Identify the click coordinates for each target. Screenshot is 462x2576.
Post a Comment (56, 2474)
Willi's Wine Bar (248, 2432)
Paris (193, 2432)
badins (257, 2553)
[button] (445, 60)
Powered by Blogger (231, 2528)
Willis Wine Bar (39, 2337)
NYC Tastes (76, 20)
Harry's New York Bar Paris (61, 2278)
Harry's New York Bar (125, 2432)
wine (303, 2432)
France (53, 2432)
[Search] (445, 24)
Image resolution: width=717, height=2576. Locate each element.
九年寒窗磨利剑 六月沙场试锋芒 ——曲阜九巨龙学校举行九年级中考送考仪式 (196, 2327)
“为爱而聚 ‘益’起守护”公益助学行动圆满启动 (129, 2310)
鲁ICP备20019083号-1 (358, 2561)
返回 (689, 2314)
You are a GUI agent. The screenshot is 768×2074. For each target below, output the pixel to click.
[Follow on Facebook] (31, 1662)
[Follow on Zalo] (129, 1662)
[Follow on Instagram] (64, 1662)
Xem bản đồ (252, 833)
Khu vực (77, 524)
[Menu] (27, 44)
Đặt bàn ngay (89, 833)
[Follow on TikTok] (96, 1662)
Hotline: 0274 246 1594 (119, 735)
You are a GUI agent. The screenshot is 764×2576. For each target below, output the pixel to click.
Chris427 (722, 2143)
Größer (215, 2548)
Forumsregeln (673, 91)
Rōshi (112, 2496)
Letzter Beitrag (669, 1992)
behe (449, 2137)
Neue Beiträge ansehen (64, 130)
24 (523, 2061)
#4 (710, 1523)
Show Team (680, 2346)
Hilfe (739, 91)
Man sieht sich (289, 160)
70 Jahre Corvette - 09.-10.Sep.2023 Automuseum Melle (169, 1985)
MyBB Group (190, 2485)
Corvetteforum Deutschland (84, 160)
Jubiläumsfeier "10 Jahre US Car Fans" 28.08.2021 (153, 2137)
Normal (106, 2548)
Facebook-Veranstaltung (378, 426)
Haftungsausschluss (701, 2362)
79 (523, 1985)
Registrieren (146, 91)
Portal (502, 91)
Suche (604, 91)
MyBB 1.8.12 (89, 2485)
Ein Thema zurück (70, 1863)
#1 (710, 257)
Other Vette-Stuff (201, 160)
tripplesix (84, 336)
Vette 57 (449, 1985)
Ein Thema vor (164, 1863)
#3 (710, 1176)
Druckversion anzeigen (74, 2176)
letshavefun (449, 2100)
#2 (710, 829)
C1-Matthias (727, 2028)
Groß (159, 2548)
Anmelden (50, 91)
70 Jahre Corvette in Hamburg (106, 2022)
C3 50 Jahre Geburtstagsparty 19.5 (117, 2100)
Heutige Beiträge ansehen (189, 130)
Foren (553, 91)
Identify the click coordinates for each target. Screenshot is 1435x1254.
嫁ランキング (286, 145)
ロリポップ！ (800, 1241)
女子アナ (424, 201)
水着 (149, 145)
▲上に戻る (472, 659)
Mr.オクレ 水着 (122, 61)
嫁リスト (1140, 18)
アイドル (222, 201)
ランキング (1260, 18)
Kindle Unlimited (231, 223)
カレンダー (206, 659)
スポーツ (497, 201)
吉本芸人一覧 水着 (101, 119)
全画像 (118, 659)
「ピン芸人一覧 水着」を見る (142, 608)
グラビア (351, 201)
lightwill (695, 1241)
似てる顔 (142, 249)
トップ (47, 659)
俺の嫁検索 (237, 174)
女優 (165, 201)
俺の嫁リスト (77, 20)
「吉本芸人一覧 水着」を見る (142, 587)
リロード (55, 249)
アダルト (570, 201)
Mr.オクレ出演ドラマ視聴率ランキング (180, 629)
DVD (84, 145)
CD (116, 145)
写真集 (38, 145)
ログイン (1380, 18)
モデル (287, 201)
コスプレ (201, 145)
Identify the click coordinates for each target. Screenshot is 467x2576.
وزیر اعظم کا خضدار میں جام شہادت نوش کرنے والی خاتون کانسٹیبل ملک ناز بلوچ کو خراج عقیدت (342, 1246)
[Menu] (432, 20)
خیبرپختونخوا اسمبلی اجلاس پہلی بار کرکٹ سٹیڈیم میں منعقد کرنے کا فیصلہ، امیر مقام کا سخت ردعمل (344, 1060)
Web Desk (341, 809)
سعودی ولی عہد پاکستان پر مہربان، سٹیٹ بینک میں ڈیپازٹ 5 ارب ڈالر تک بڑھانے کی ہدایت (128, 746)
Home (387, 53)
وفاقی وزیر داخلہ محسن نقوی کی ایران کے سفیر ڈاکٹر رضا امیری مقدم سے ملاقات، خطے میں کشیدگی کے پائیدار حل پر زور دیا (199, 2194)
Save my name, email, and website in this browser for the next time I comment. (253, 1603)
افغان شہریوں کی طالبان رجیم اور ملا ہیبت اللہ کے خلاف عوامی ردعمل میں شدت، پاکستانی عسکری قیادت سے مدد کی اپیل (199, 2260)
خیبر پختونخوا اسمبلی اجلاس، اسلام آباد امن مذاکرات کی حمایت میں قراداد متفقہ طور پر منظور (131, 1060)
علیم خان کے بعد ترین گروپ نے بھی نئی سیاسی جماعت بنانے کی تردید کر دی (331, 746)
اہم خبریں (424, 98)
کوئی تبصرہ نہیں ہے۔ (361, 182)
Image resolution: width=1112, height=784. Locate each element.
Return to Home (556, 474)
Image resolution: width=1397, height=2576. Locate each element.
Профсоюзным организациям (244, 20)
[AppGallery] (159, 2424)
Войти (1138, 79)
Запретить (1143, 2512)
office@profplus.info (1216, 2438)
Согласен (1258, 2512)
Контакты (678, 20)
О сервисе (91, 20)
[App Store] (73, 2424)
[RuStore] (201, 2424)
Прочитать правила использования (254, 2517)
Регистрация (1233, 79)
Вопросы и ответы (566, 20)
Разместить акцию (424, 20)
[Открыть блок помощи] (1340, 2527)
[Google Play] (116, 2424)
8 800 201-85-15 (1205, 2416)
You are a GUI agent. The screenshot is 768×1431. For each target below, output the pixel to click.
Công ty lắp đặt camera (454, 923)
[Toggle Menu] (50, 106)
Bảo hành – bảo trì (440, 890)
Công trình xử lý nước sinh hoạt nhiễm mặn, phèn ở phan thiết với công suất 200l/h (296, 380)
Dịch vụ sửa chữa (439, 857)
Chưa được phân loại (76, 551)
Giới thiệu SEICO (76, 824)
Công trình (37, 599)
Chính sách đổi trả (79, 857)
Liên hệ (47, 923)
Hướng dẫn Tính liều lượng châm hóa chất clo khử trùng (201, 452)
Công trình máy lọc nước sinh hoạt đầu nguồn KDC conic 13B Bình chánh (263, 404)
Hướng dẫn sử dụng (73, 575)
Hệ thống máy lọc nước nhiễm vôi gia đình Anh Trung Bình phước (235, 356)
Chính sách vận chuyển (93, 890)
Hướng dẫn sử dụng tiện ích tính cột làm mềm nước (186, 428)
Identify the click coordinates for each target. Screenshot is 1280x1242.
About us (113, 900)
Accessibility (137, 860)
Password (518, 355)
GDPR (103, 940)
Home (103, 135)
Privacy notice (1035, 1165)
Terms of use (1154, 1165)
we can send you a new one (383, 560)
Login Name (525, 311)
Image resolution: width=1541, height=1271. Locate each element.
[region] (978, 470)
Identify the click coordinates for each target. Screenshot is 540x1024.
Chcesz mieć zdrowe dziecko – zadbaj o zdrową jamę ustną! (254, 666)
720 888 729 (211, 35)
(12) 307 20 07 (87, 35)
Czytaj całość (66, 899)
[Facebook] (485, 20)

....

Where a line of the records has the string "pixel", copy that line.

You are a GUI agent. The screenshot is 768×2074. For each target below, output the pixel to click.
You are a GUI agent. The screenshot is 764×2576. For each target below, output the pixel to click.
You are a GUI agent. The screenshot is 768×1431. For each target below, output the pixel to click.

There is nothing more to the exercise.